Content starts

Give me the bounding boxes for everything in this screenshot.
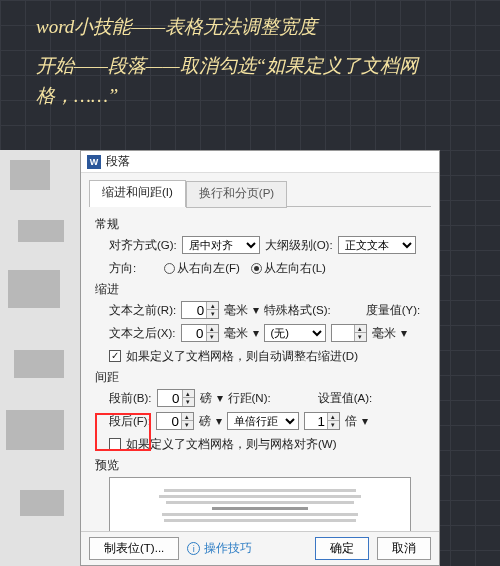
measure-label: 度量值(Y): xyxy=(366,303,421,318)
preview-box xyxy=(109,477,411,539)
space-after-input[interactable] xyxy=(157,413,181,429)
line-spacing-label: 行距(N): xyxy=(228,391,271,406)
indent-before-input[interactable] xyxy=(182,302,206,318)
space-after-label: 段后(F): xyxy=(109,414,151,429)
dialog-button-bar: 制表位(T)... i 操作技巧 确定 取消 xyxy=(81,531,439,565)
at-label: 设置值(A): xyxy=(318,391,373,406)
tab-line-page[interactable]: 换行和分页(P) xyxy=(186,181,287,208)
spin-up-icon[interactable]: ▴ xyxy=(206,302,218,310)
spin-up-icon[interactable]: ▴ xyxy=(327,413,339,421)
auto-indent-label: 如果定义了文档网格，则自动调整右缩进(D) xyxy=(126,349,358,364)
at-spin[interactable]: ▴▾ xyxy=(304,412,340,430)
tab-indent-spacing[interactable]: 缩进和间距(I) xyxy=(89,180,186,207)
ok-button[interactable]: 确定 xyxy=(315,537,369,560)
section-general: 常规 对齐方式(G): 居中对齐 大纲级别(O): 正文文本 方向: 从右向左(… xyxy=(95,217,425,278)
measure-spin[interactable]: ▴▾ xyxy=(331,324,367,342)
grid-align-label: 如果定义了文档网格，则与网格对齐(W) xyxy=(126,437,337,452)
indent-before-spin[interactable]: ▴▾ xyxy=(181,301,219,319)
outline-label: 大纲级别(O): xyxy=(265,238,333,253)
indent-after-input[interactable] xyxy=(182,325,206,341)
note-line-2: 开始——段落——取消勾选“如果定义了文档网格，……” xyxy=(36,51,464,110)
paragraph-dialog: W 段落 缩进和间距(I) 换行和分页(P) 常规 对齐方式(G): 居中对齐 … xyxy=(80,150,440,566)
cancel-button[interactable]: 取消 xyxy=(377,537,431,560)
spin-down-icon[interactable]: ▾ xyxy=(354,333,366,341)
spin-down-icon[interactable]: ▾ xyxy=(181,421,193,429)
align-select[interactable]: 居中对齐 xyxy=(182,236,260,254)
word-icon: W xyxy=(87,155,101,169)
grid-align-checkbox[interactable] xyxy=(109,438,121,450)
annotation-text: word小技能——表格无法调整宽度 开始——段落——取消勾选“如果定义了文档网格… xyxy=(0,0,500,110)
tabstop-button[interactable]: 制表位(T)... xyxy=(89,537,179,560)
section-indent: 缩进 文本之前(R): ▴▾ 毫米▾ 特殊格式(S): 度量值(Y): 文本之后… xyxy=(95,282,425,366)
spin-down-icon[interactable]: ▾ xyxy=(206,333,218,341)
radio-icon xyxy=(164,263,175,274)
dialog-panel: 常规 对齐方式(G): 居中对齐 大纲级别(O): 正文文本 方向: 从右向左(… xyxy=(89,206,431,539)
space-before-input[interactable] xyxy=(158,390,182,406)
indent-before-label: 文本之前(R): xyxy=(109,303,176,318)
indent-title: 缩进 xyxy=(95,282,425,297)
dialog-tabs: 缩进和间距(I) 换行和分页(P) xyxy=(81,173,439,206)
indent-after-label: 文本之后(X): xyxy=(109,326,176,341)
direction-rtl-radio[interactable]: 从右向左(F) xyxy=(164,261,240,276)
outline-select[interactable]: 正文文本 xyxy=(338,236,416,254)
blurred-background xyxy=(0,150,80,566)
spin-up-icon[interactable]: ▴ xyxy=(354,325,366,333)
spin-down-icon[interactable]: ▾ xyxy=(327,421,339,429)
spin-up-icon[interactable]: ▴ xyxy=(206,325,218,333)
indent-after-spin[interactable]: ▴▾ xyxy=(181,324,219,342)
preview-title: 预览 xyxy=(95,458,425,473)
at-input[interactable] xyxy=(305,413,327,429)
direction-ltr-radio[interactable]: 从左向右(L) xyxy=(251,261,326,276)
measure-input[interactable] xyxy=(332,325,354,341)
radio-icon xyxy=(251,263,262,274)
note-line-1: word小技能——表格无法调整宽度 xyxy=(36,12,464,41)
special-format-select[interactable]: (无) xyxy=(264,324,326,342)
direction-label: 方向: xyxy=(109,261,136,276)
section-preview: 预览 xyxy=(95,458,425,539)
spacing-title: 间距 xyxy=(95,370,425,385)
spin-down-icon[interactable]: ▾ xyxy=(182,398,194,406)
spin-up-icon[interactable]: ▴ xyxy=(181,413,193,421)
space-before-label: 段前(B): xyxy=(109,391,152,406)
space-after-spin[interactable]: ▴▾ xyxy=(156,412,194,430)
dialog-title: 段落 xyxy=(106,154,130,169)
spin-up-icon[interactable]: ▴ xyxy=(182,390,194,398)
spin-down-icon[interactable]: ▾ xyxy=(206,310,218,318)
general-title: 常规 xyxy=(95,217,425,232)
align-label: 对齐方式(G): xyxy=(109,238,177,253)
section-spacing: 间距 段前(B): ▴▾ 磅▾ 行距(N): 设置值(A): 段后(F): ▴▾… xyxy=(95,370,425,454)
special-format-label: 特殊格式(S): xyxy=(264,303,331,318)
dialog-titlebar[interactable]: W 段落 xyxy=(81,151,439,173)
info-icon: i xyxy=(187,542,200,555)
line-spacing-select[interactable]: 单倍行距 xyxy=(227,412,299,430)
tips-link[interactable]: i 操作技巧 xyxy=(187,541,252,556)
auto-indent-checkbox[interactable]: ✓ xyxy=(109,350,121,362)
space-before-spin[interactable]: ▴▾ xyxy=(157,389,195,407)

Content ends

* Exercise prompt: Copy out all the records exactly as they read, and omit the pictures.

* Task response:
Give me the bounding boxes for everything in this screenshot.
measure-label: 度量值(Y): xyxy=(366,303,421,318)
preview-box xyxy=(109,477,411,539)
space-after-input[interactable] xyxy=(157,413,181,429)
line-spacing-label: 行距(N): xyxy=(228,391,271,406)
indent-before-input[interactable] xyxy=(182,302,206,318)
space-after-label: 段后(F): xyxy=(109,414,151,429)
dialog-button-bar: 制表位(T)... i 操作技巧 确定 取消 xyxy=(81,531,439,565)
at-label: 设置值(A): xyxy=(318,391,373,406)
tab-line-page[interactable]: 换行和分页(P) xyxy=(186,181,287,208)
spin-up-icon[interactable]: ▴ xyxy=(206,302,218,310)
spin-up-icon[interactable]: ▴ xyxy=(327,413,339,421)
auto-indent-label: 如果定义了文档网格，则自动调整右缩进(D) xyxy=(126,349,358,364)
at-spin[interactable]: ▴▾ xyxy=(304,412,340,430)
tab-indent-spacing[interactable]: 缩进和间距(I) xyxy=(89,180,186,207)
ok-button[interactable]: 确定 xyxy=(315,537,369,560)
section-general: 常规 对齐方式(G): 居中对齐 大纲级别(O): 正文文本 方向: 从右向左(… xyxy=(95,217,425,278)
measure-spin[interactable]: ▴▾ xyxy=(331,324,367,342)
grid-align-label: 如果定义了文档网格，则与网格对齐(W) xyxy=(126,437,337,452)
indent-before-spin[interactable]: ▴▾ xyxy=(181,301,219,319)
outline-label: 大纲级别(O): xyxy=(265,238,333,253)
indent-after-input[interactable] xyxy=(182,325,206,341)
note-line-2: 开始——段落——取消勾选“如果定义了文档网格，……” xyxy=(36,51,464,110)
paragraph-dialog: W 段落 缩进和间距(I) 换行和分页(P) 常规 对齐方式(G): 居中对齐 … xyxy=(80,150,440,566)
cancel-button[interactable]: 取消 xyxy=(377,537,431,560)
spin-down-icon[interactable]: ▾ xyxy=(354,333,366,341)
spin-down-icon[interactable]: ▾ xyxy=(181,421,193,429)
align-select[interactable]: 居中对齐 xyxy=(182,236,260,254)
word-icon: W xyxy=(87,155,101,169)
grid-align-checkbox[interactable] xyxy=(109,438,121,450)
annotation-text: word小技能——表格无法调整宽度 开始——段落——取消勾选“如果定义了文档网格… xyxy=(0,0,500,110)
tabstop-button[interactable]: 制表位(T)... xyxy=(89,537,179,560)
section-indent: 缩进 文本之前(R): ▴▾ 毫米▾ 特殊格式(S): 度量值(Y): 文本之后… xyxy=(95,282,425,366)
spin-down-icon[interactable]: ▾ xyxy=(206,333,218,341)
radio-icon xyxy=(164,263,175,274)
dialog-panel: 常规 对齐方式(G): 居中对齐 大纲级别(O): 正文文本 方向: 从右向左(… xyxy=(89,206,431,539)
space-before-input[interactable] xyxy=(158,390,182,406)
indent-before-label: 文本之前(R): xyxy=(109,303,176,318)
indent-title: 缩进 xyxy=(95,282,425,297)
dialog-tabs: 缩进和间距(I) 换行和分页(P) xyxy=(81,173,439,206)
indent-after-label: 文本之后(X): xyxy=(109,326,176,341)
direction-rtl-radio[interactable]: 从右向左(F) xyxy=(164,261,240,276)
outline-select[interactable]: 正文文本 xyxy=(338,236,416,254)
blurred-background xyxy=(0,150,80,566)
spin-up-icon[interactable]: ▴ xyxy=(354,325,366,333)
spin-down-icon[interactable]: ▾ xyxy=(327,421,339,429)
spin-up-icon[interactable]: ▴ xyxy=(206,325,218,333)
indent-after-spin[interactable]: ▴▾ xyxy=(181,324,219,342)
preview-title: 预览 xyxy=(95,458,425,473)
at-input[interactable] xyxy=(305,413,327,429)
direction-ltr-radio[interactable]: 从左向右(L) xyxy=(251,261,326,276)
measure-input[interactable] xyxy=(332,325,354,341)
radio-icon xyxy=(251,263,262,274)
note-line-1: word小技能——表格无法调整宽度 xyxy=(36,12,464,41)
special-format-select[interactable]: (无) xyxy=(264,324,326,342)
direction-label: 方向: xyxy=(109,261,136,276)
section-preview: 预览 xyxy=(95,458,425,539)
spacing-title: 间距 xyxy=(95,370,425,385)
spin-down-icon[interactable]: ▾ xyxy=(182,398,194,406)
spin-up-icon[interactable]: ▴ xyxy=(181,413,193,421)
space-before-label: 段前(B): xyxy=(109,391,152,406)
space-after-spin[interactable]: ▴▾ xyxy=(156,412,194,430)
dialog-title: 段落 xyxy=(106,154,130,169)
spin-up-icon[interactable]: ▴ xyxy=(182,390,194,398)
spin-down-icon[interactable]: ▾ xyxy=(206,310,218,318)
general-title: 常规 xyxy=(95,217,425,232)
align-label: 对齐方式(G): xyxy=(109,238,177,253)
section-spacing: 间距 段前(B): ▴▾ 磅▾ 行距(N): 设置值(A): 段后(F): ▴▾… xyxy=(95,370,425,454)
special-format-label: 特殊格式(S): xyxy=(264,303,331,318)
dialog-titlebar[interactable]: W 段落 xyxy=(81,151,439,173)
info-icon: i xyxy=(187,542,200,555)
line-spacing-select[interactable]: 单倍行距 xyxy=(227,412,299,430)
tips-link[interactable]: i 操作技巧 xyxy=(187,541,252,556)
auto-indent-checkbox[interactable]: ✓ xyxy=(109,350,121,362)
space-before-spin[interactable]: ▴▾ xyxy=(157,389,195,407)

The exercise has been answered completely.